TASK TO COMPLETE ->
The material below has pictures in it. Set down only the lines from the line containing "Stissing Center." through the line containing "Gender Accepted", word for word, and leave the pictures behind.

INFORMATION PROVIDED ->
Segment Open

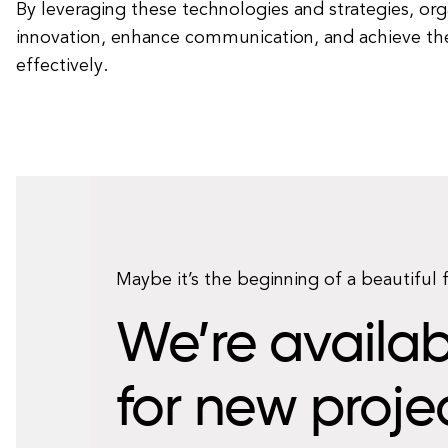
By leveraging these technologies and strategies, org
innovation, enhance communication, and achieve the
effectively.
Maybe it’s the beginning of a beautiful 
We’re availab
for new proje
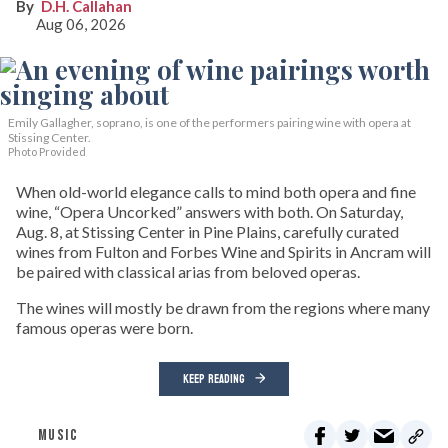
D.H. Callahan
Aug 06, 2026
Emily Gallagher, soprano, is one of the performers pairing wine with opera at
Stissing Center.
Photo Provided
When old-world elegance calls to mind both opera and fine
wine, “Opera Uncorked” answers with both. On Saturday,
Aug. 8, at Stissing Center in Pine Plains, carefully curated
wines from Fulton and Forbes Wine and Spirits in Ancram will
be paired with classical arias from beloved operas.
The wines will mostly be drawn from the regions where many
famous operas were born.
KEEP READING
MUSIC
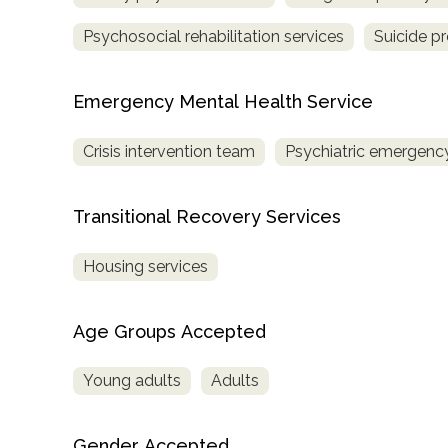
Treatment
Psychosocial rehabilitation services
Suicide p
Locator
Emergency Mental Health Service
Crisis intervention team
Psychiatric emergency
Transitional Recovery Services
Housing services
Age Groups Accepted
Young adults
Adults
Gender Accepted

Segment Closed
Segment Open

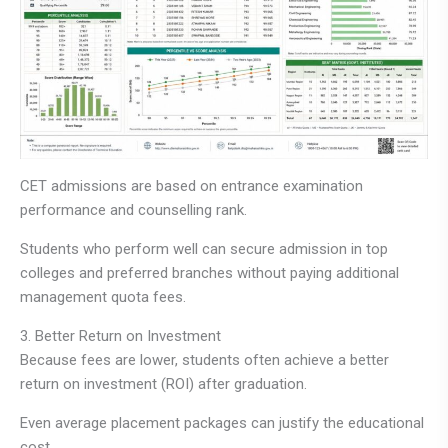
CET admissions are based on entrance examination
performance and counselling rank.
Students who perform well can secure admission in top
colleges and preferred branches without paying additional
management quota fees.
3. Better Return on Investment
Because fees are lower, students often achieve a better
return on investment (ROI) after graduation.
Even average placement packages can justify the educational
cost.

Segment Closed

REPLY ->
Stissing Center.
Photo Provided
When old-world elegance calls to mind both opera and fine
wine, “Opera Uncorked” answers with both. On Saturday,
Aug. 8, at Stissing Center in Pine Plains, carefully curated
wines from Fulton and Forbes Wine and Spirits in Ancram will
be paired with classical arias from beloved operas.
The wines will mostly be drawn from the regions where many
famous operas were born.
KEEP READING
MUSIC
Treatment
Psychosocial rehabilitation services
Suicide p
Locator
Emergency Mental Health Service
Crisis intervention team
Psychiatric emergency
Transitional Recovery Services
Housing services
Age Groups Accepted
Young adults
Adults
Gender Accepted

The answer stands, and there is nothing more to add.